There was more waiting, and he returned.
He wanted to make sure that I would be OK sitting upright for this, and would not swoon. I assured him that I would; I used to give plasma. That calmed him down, and soon he broke out a whole bunch of sterile water, a syringe, a whole bunch of gauze, and other sundries. He'd already laid bare the bandages on his first visit, and while a bit of blood welled up, it was not flowing like it had been. First he wiped down the area with whatever brownish solution he was using. Then he used a hair-fine needle to inject anaesthetic all around the wound, and furthermore dribbled anaesthetic into the raw areas. There was a lot of swabbing-off; I'm not sure in what order the bulk of it happened, and then he took the syringe and slurped up sterile water. He splurted this onto the wound, and then splurted more into it. Rather than stinging, as my nerves were enjoying a break from it all, it felt pleasantly cool.
After quite a bit of this, he broke out tools of what were at first a mysterious nature to me, although their use soon became clear. There was a cute little curved needle trailing quite a lot of long black plastic thread. He grasped one side of the wound in tweezer-like objects that had a sharp poky bit in it, punching a hole for the needle, and used the graspers in his other hand to push the needle on through, and brought the needle expertly up through the skin at the other side of the wound. He then tied a firm knot in the tail of the thread and cut it off, then repeated the procedure again for a second stitch. He had mentioned that he was not going to close it up too tightly; he indicated where he was leaving it a bit open so it could drain should it need draining.
Eventually, someone smeared antibiotic ointment on it, put gauze on top, then wrapped it in happy bandages and taped it off. Hooray for such things.

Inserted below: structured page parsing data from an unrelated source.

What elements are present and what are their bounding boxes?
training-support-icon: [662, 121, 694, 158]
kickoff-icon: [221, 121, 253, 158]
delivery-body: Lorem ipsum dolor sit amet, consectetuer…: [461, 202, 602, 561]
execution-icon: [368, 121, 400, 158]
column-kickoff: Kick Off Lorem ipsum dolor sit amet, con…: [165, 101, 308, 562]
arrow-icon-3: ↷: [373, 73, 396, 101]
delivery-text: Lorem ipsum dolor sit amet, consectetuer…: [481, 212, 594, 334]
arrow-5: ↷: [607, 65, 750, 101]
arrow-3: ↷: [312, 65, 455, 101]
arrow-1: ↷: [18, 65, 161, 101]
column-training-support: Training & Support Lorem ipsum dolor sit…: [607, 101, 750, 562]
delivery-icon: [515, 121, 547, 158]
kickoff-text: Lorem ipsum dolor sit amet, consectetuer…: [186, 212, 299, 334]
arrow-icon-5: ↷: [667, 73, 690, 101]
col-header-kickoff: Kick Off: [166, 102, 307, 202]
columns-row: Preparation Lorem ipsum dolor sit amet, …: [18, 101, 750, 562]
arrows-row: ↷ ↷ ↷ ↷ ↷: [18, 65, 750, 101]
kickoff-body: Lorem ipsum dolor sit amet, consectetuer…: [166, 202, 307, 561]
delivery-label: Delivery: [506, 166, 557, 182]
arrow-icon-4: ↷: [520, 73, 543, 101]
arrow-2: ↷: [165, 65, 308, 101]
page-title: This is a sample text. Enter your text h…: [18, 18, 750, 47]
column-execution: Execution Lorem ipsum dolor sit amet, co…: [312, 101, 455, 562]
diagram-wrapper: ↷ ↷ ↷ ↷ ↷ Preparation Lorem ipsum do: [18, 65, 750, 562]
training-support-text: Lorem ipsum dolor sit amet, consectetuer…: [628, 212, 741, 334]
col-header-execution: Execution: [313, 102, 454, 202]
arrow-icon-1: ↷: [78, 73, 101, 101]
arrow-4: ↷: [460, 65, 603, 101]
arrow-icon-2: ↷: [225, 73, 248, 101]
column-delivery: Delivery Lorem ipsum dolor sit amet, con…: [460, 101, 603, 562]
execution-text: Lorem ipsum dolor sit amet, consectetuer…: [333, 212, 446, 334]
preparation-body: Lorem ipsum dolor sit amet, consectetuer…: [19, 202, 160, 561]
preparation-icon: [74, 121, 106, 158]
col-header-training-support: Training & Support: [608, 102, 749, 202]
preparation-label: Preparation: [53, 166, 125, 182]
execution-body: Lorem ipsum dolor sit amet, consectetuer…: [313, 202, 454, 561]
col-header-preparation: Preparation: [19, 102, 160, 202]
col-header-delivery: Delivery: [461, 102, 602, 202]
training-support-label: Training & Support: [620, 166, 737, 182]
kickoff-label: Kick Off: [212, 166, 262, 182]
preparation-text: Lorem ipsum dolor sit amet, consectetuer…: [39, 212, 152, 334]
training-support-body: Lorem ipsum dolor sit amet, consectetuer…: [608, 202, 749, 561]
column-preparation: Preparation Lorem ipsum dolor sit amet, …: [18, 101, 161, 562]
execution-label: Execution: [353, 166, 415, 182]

After 24 hours, I can get it wet. I cannot wait.
At length, someone came around, gave me instructions, and told me I could go. My aunt went to fetch the car. I waited for the financial person to get back. The price is painful. She gave me some hoops to try jumping through.

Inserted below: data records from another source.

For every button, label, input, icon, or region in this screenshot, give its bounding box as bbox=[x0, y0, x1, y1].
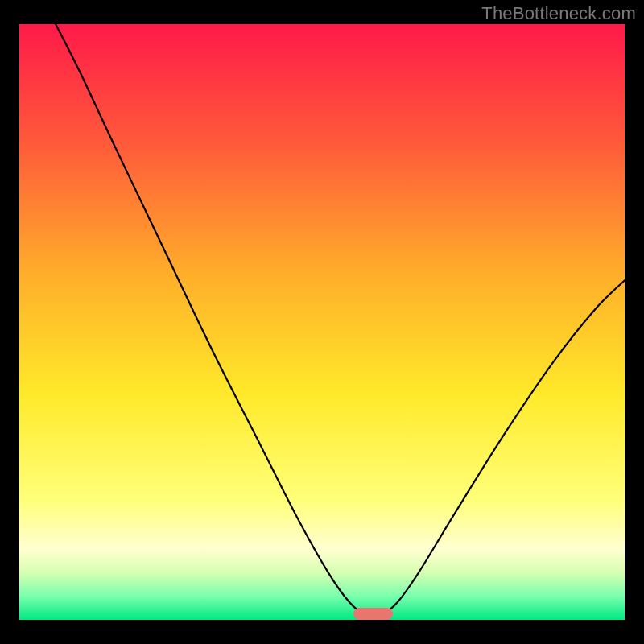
chart-frame: TheBottleneck.com bbox=[0, 0, 644, 644]
optimal-marker bbox=[353, 608, 393, 620]
bottleneck-curve bbox=[19, 24, 625, 620]
plot-area bbox=[19, 24, 625, 620]
watermark-text: TheBottleneck.com bbox=[481, 3, 636, 24]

They deemed another tetnus shot was not necessary; given that I only showed up as a 1-2 pain, they didn't see the need to offer me srs bizns drugs to take home either. I was a little apprehensive about that, particularly given that I don't feel that I deal with pain well, but I didn't feel the need to ask, and it seems to be doing OK so far. For some hours it was aching even when not disturbed at about a 2, and when disturbed at a 3+, but it was only as bad as the day after a day of overexerting myself walking, and quite decently bearable given that it was only in my forearm and not in both legs, part of my back, and my upper arms too.

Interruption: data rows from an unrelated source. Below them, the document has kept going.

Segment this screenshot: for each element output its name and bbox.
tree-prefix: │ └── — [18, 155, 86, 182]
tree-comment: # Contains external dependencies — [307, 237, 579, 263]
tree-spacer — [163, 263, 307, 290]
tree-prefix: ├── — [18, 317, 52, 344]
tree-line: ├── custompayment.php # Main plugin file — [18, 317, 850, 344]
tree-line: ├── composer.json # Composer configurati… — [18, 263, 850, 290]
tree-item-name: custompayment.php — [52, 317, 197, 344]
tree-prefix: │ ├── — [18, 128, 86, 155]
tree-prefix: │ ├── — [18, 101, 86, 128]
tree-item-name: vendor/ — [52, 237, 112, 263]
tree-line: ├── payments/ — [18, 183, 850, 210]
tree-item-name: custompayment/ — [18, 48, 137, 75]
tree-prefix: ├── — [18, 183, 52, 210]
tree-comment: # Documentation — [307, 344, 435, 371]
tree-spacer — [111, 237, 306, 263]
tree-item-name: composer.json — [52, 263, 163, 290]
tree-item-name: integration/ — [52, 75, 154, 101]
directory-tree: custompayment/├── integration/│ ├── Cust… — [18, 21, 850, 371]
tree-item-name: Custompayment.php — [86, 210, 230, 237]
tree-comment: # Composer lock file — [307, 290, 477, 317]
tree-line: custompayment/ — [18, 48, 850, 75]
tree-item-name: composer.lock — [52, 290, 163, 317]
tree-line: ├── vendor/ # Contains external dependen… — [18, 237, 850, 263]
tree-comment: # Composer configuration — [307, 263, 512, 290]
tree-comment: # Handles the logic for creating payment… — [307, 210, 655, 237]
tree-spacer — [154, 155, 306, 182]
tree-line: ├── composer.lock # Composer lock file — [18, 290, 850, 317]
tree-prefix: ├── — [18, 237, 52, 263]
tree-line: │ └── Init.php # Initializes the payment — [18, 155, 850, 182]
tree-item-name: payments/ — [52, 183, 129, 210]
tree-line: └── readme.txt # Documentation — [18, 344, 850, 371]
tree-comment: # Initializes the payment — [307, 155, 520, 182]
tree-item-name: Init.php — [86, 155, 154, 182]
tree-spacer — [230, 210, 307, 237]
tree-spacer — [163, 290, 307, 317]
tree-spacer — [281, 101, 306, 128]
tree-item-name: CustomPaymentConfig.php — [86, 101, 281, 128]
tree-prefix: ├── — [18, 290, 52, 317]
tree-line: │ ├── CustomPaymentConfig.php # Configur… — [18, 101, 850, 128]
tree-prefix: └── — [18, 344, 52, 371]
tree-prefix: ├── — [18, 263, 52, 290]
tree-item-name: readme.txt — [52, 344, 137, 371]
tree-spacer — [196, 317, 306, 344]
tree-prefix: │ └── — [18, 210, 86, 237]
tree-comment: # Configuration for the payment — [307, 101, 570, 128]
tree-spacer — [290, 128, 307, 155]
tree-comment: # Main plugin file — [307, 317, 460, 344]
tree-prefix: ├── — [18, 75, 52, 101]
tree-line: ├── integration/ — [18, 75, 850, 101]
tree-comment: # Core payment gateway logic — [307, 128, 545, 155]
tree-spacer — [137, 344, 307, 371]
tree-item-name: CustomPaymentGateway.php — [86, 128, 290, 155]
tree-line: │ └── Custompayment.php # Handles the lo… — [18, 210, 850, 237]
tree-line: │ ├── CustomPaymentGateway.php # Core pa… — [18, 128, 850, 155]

I snapped a few shots of the knife before washing it. I didn't have a ruler to hand, but I put it up next to an object of knowable length, a BART card, which is the same size as a standard credit card.
JD advises me that the short end is 5.4 centimeters, which is just over 2 inches. You see how the bloodied area on the blade is just about the same length as the short end of the BART card. I'd thought it had only gone 1 to 1.5 inches in. Yikes.
I spent a certain amount of time on the phone, assortedly reassuring people about my well-being and cracking up laughing. ("I guess that was a mis-steak?" my best friend put in, along with several others in that vein.)
Later on in the evening, the constant ache died down. Currently, it only hurts when I make complex maneuvers such as twisting or bending, and it's no more than a 2, maybe a 3 if it's behind my back.